=== Section Start ===

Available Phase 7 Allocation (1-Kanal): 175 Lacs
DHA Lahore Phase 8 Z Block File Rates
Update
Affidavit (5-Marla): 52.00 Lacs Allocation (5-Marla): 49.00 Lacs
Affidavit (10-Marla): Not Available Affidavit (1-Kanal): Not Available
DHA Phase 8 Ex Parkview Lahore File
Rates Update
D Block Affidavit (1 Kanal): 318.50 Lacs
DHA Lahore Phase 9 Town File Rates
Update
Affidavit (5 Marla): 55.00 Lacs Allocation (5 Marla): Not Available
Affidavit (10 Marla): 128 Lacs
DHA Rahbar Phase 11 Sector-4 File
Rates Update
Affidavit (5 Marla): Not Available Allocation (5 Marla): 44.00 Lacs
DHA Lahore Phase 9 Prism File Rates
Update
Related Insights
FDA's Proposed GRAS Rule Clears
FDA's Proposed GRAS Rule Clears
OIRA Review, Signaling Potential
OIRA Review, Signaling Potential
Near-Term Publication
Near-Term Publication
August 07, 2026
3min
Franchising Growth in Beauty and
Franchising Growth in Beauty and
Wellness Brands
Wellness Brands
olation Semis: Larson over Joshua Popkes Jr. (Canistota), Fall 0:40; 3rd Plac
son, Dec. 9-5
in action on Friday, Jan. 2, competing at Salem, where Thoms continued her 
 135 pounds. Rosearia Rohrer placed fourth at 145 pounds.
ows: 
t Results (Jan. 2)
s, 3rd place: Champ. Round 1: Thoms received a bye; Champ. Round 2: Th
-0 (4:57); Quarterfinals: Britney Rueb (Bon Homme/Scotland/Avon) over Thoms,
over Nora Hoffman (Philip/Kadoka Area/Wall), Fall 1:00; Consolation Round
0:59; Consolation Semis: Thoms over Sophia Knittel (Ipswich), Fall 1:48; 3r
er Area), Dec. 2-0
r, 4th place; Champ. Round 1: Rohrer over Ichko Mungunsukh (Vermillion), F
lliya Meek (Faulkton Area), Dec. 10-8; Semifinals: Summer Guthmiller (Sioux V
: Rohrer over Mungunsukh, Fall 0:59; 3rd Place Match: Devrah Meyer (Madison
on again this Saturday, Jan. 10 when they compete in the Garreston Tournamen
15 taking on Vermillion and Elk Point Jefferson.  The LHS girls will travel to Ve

=== Section End ===
=== Section Start ===

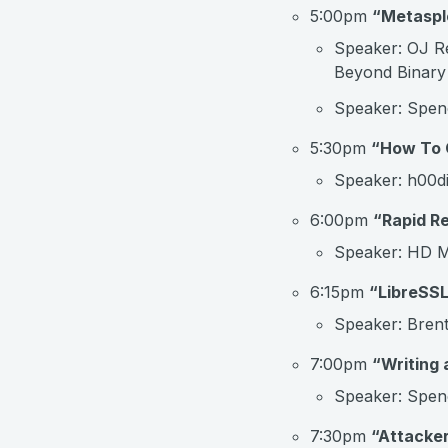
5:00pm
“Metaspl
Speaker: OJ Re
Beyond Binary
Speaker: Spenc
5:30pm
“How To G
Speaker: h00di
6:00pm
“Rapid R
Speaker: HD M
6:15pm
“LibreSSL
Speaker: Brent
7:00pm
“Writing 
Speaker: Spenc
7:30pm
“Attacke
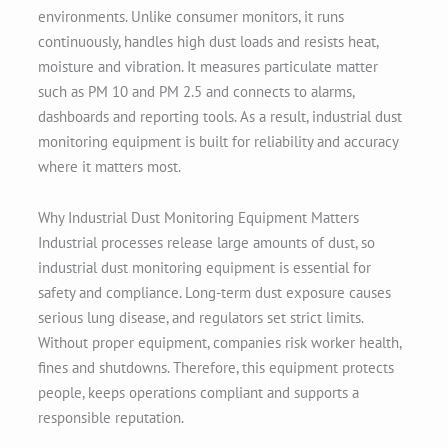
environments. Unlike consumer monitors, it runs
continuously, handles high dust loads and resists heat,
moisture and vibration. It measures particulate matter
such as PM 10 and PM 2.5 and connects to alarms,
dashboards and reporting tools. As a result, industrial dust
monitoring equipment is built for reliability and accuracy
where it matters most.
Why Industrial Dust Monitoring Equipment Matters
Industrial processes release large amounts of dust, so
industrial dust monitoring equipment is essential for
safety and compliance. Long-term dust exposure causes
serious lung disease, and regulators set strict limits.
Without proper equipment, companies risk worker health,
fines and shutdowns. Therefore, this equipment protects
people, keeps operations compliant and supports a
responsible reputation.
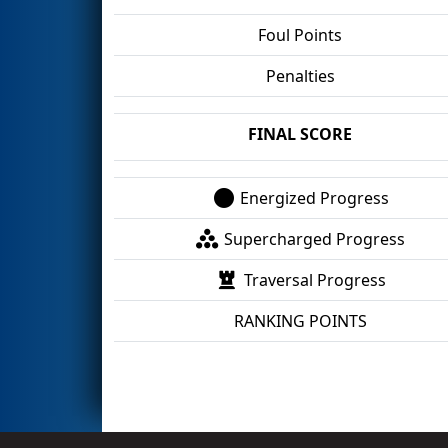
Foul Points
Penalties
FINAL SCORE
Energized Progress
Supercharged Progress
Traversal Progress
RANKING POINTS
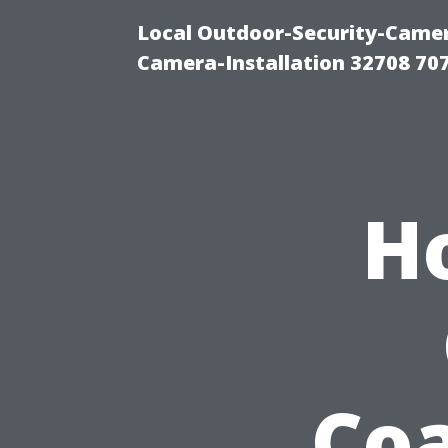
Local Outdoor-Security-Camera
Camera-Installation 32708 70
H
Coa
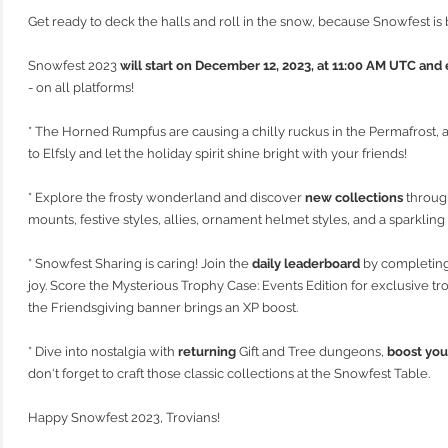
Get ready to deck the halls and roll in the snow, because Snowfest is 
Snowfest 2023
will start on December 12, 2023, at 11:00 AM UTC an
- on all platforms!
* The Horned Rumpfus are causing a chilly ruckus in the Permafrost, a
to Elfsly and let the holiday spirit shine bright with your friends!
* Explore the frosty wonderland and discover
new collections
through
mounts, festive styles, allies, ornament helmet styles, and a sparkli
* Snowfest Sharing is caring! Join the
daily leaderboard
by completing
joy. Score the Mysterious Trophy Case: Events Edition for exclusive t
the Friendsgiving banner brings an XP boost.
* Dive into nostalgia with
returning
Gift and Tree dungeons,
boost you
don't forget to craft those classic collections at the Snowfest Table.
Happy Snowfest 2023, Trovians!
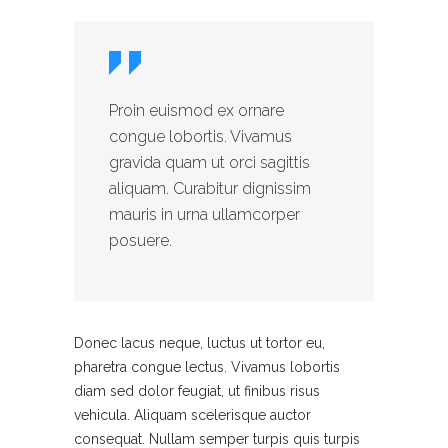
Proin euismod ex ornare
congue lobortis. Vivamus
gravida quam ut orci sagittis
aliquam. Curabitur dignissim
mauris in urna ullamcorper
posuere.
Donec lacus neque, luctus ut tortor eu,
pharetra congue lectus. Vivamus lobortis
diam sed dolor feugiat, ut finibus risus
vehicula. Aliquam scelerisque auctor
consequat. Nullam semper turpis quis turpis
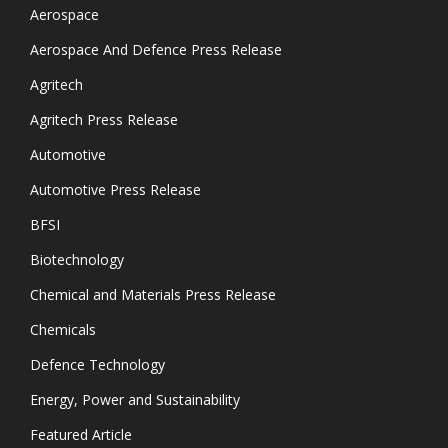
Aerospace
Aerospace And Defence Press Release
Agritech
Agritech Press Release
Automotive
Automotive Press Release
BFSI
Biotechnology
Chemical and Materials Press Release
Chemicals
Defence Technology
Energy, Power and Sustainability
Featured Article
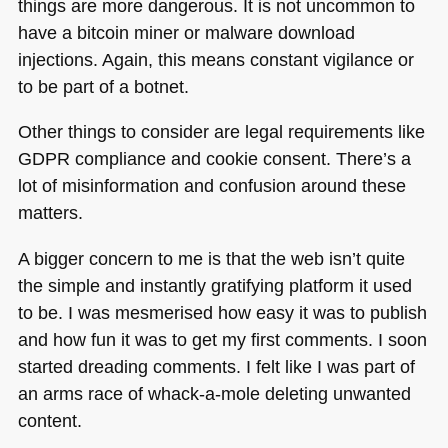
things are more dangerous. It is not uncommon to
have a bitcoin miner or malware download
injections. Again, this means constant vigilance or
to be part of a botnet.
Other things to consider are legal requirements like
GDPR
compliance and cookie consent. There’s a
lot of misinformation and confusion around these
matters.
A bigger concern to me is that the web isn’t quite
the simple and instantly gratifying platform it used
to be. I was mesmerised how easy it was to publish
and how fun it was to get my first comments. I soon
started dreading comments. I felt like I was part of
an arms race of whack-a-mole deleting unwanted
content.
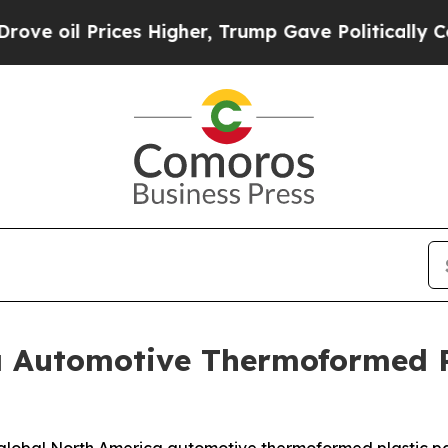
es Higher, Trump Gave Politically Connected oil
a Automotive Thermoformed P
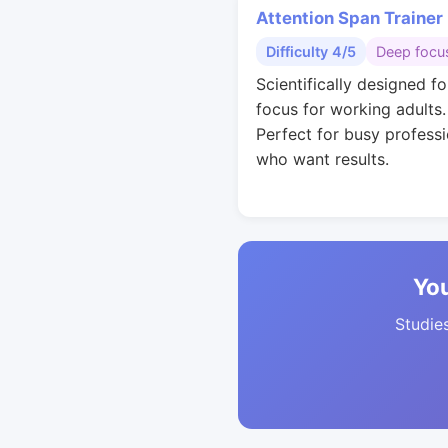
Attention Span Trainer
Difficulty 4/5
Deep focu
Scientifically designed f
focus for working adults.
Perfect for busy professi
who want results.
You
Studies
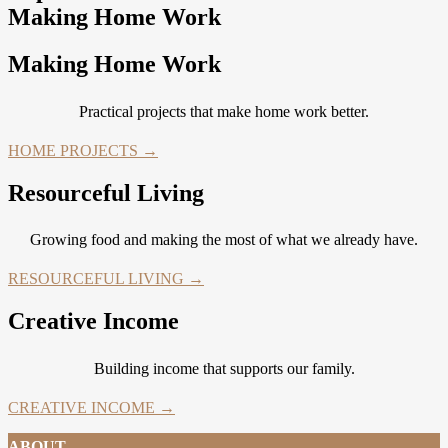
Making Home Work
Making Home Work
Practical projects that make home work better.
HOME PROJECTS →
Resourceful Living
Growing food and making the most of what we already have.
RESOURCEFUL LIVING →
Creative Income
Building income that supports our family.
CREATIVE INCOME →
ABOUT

=== Section End ===
=== Section Start ===

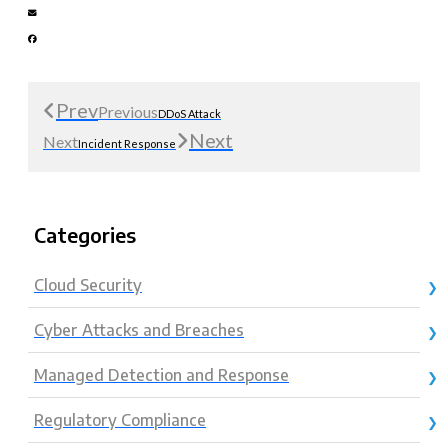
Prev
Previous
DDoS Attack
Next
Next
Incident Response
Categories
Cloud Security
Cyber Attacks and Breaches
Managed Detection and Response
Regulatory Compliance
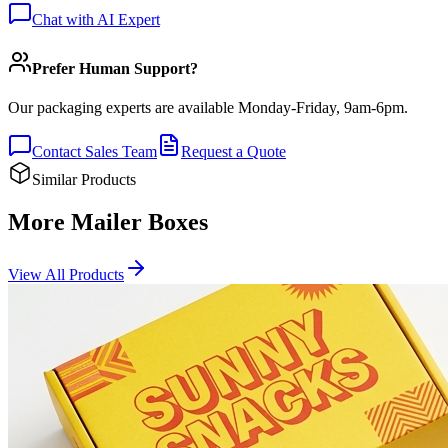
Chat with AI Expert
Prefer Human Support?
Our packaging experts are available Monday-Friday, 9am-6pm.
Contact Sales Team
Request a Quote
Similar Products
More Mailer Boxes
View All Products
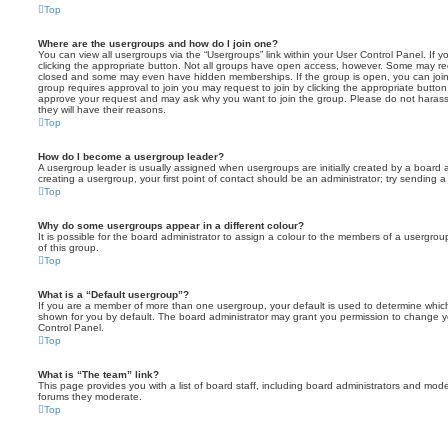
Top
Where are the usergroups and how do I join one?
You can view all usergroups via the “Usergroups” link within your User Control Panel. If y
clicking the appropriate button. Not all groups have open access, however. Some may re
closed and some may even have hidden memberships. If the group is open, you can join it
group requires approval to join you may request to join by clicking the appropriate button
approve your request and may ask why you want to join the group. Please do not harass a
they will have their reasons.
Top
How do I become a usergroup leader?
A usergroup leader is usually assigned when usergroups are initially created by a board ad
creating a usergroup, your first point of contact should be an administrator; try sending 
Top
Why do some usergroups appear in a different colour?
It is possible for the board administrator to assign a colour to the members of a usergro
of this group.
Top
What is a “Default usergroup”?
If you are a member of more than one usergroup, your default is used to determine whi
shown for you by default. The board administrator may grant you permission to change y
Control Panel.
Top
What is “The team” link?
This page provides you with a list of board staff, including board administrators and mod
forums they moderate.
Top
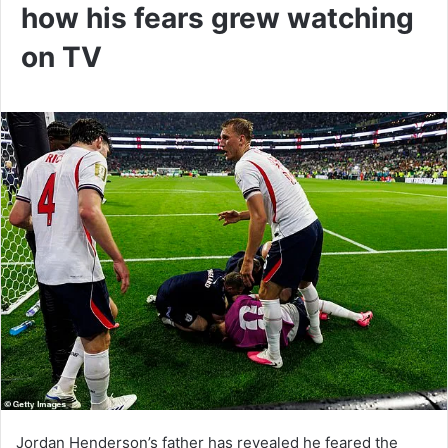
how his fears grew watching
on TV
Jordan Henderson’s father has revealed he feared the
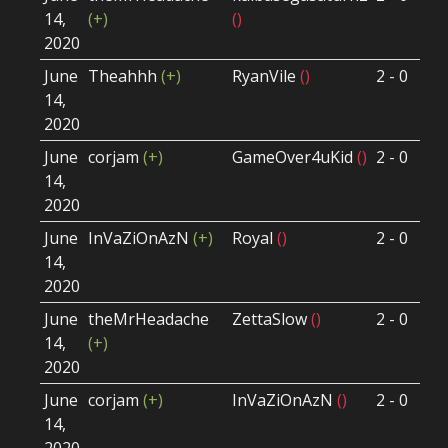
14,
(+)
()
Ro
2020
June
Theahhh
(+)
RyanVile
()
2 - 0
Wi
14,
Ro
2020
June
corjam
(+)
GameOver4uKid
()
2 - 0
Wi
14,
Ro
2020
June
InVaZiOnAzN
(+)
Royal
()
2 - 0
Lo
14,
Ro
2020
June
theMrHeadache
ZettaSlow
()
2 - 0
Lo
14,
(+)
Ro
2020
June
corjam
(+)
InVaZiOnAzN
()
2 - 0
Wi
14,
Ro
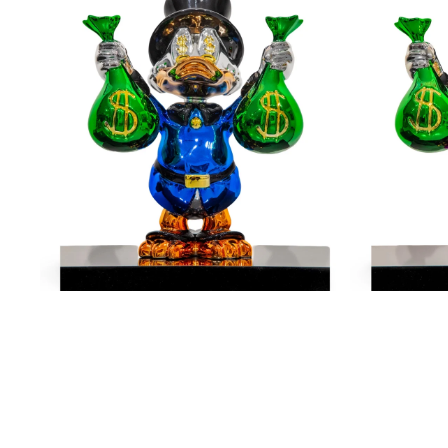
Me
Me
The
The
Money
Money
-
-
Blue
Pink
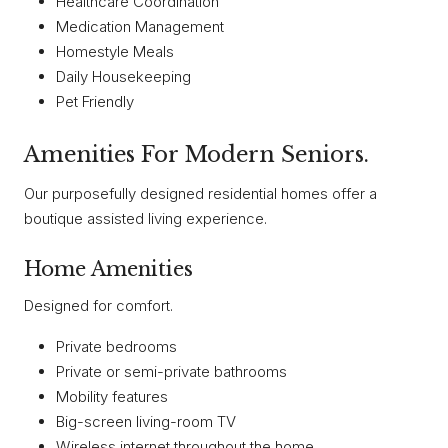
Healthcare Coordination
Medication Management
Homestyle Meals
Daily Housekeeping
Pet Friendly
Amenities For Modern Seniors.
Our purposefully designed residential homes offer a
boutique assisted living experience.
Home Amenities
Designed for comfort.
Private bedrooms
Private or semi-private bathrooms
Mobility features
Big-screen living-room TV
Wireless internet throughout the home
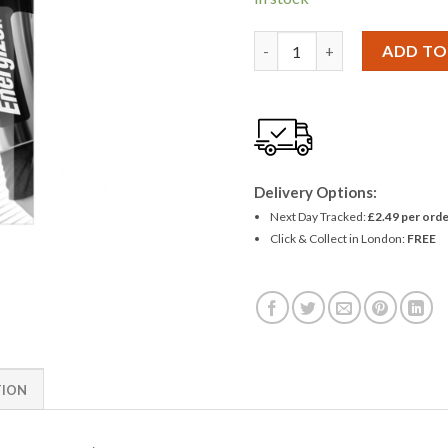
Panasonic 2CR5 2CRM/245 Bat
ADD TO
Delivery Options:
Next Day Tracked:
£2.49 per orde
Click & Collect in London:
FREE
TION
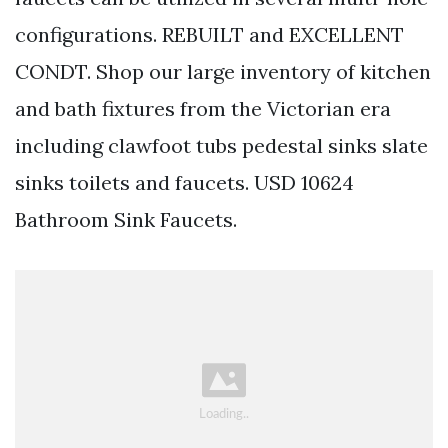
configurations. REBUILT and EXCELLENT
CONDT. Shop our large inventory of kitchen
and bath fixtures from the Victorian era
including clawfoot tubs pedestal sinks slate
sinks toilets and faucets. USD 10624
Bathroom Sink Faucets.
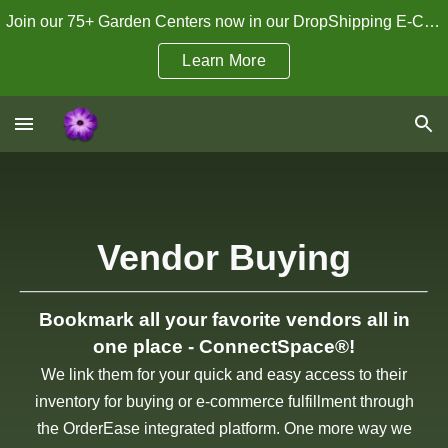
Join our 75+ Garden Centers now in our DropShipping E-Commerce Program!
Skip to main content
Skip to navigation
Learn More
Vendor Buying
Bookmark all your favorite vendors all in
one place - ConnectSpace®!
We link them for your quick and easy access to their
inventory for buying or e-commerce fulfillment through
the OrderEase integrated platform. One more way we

=== Section End ===

What you will do ▸ What is the number of lines in the listing that include the word "Lacs"? Give the number and no other text.

Answer for the task ▸ 6